Read embeddings matrix.

In [2]:
import os
import numpy as np
from gensim.models import KeyedVectors


# Create embeddings_index

kv = KeyedVectors.load_word2vec_format(
        os.path.join('data', 'GoogleNews-vectors-negative300.bin'), 
        binary = True
      )

embeddings_index = {}
for word, vector in zip(list(kv.index_to_key), kv.vectors):
    coefs = np.asarray(vector, dtype='float32')
    embeddings_index[word] = coefs

Read pure data and split it.

In [11]:
import tensorflow as tf
import string
import random

from tensorflow.keras.preprocessing.sequence import pad_sequences
from tensorflow import one_hot

PADDING_LENGTH = 89
tf.random.set_seed(1337)
random.seed(1337)

def preprocess(text):
    # Split the text by space
    
    translator = str.maketrans(string.punctuation, ' '*len(string.punctuation))
    text = text.translate(translator)
    
    text = text.split()
    return text

def to_embedding(tokens, embeddings_index):
    # Transform the tokens into embeddings
    
    embeddings = []
    for i in range(0, len(tokens)):
        try:
            embeddings.append(embeddings_index[tokens[i]])
        except:
            continue
    return embeddings

def add_padding(embeddings, padding_width = None):
    #
    
    emb_padded = pad_sequences(embeddings, maxlen=padding_width, padding='pre', dtype='float32')
    return emb_padded

def process_text(sentences, embeddings_index, padding = None):
    # Combine the processes
    
    result = [ preprocess(sentence) for sentence in sentences ]
    result = [ to_embedding(sentence, embeddings_index) for sentence in result ]
    result = add_padding(result, padding)
    return result

# Read labeled data

with open(os.path.join('data', 'party.labeled.txt'), 'r', encoding="utf-8") as f:
    data = f.read().strip().split('\n')


pure_data = [[text, label] for sent_id, label, text in [line.split('\t', 2) for line in data]]

# Split the pure_data

middle = 50

pure_data_train = pure_data[:middle]
pure_data_test = pure_data[middle:]

Data augmentation.

Method 1: Random words replacing with similar word.

In [3]:
# Replace some words in the original sentence

def replace_random_word(pure_data_train):
    NUMBER_REPLACED = 4

    pdt_r = []

    for d in pure_data_train:

        text = d[0]
        label = d[1]

        # Clean the punctuation
        translator = str.maketrans(string.punctuation, ' '*len(string.punctuation))
        text = text.translate(translator)
        t = text.split()

        pdt_r.append([' '.join(t), label])

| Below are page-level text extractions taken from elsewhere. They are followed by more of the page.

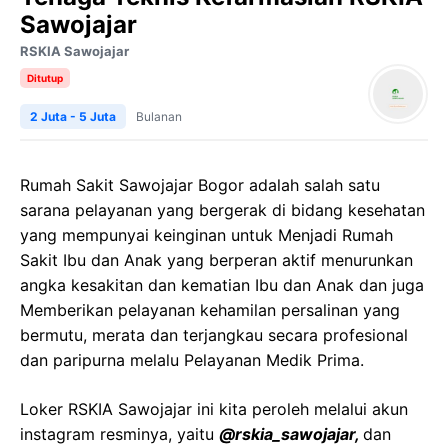
Sawojajar
RSKIA Sawojajar
Ditutup
2 Juta - 5 Juta
Bulanan
Rumah Sakit Sawojajar Bogor adalah salah satu
sarana pelayanan yang bergerak di bidang kesehatan
yang mempunyai keinginan untuk Menjadi Rumah
Sakit Ibu dan Anak yang berperan aktif menurunkan
angka kesakitan dan kematian Ibu dan Anak dan juga
Memberikan pelayanan kehamilan persalinan yang
bermutu, merata dan terjangkau secara profesional
dan paripurna melalu Pelayanan Medik Prima.
Loker RSKIA Sawojajar ini kita peroleh melalui akun
instagram resminya, yaitu
@rskia_sawojajar,
dan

        # Generate the indices of the words that are about to being replaced
        replaced_index = []

        while(len(replaced_index) < NUMBER_REPLACED):
            r = random.randrange(len(t))
            if(t[r] == 'party' or r in replaced_index):
                continue
            replaced_index.append(r)

        for idx in replaced_index:

            temp_t = t.copy()
            # Replace the word with the most similar word
            try:
                temp_t[idx] = kv.most_similar(positive=[t[idx]], topn=1)[0][0]
                pdt_r.append([' '.join(temp_t), label])
            except:
                pass
            
    return pdt_r

pdt_r = replace_random_word(pure_data_train)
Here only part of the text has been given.